Quote each line of the material verbatim, without the pictures.

[Data extracts Boundary: Start]

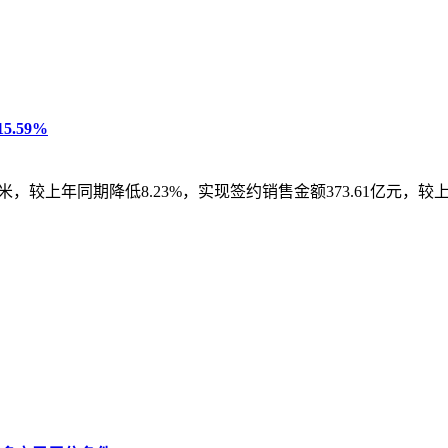
.59%
方米，较上年同期降低8.23%，实现签约销售金额373.61亿元，较上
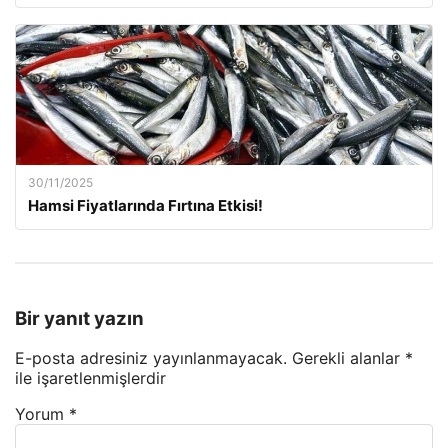
30/11/2025
Hamsi Fiyatlarında Fırtına Etkisi!
Bir yanıt yazın
E-posta adresiniz yayınlanmayacak.
Gerekli alanlar
*
ile işaretlenmişlerdir
Yorum
*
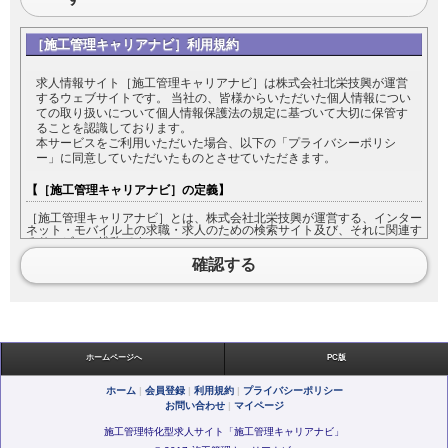
［施工管理キャリアナビ］利用規約
求人情報サイト［施工管理キャリアナビ］は株式会社北栄技興が運営
するウェブサイトです。 当社の、皆様からいただいた個人情報につい
ての取り扱いについて個人情報保護法の規定に基づいて大切に保管す
ることを認識しております。
本サービスをご利用いただいた場合、以下の「プライバシーポリシ
ー」に同意していただいたものとさせていただきます。
【［施工管理キャリアナビ］の定義】
［施工管理キャリアナビ］とは、株式会社北栄技興が運営する、インター
ネット・モバイル上の求職・求人のための検索サイト及び、それに関連す
るサービスの総称です。
［施工管理キャリアナビ］をご利用になる方は［施工管理キャリアナビ］
確認する
において入力した情報の内容について責任を負うものとします。
【利用規約の範囲】
本利用規約は［施工管理キャリアナビ］が提供するすべてのサービスに対
して適用されます。
ホームページへ
PC版
【利用規約の変更】
ホーム
|
会員登録
|
利用規約
|
プライバシーポリシー
お問い合わせ
|
マイページ
本利用規約は如何なる理由でも通知なしに変更することがあります。
施工管理特化型求人サイト「施工管理キャリアナビ」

[Data extracts Boundary: End]

§ **Task answer**:
.59%
方米，较上年同期降低8.23%，实现签约销售金额373.61亿元，较上
30/11/2025
Hamsi Fiyatlarında Fırtına Etkisi!
Bir yanıt yazın
E-posta adresiniz yayınlanmayacak.
Gerekli alanlar
*
ile işaretlenmişlerdir
Yorum
*
［施工管理キャリアナビ］利用規約
求人情報サイト［施工管理キャリアナビ］は株式会社北栄技興が運営
するウェブサイトです。 当社の、皆様からいただいた個人情報につい
ての取り扱いについて個人情報保護法の規定に基づいて大切に保管す
ることを認識しております。
本サービスをご利用いただいた場合、以下の「プライバシーポリシ
ー」に同意していただいたものとさせていただきます。
【［施工管理キャリアナビ］の定義】
［施工管理キャリアナビ］とは、株式会社北栄技興が運営する、インター
ネット・モバイル上の求職・求人のための検索サイト及び、それに関連す
るサービスの総称です。
［施工管理キャリアナビ］をご利用になる方は［施工管理キャリアナビ］
確認する
において入力した情報の内容について責任を負うものとします。
【利用規約の範囲】
本利用規約は［施工管理キャリアナビ］が提供するすべてのサービスに対
して適用されます。
ホームページへ
PC版
【利用規約の変更】
ホーム
|
会員登録
|
利用規約
|
プライバシーポリシー
お問い合わせ
|
マイページ
本利用規約は如何なる理由でも通知なしに変更することがあります。
施工管理特化型求人サイト「施工管理キャリアナビ」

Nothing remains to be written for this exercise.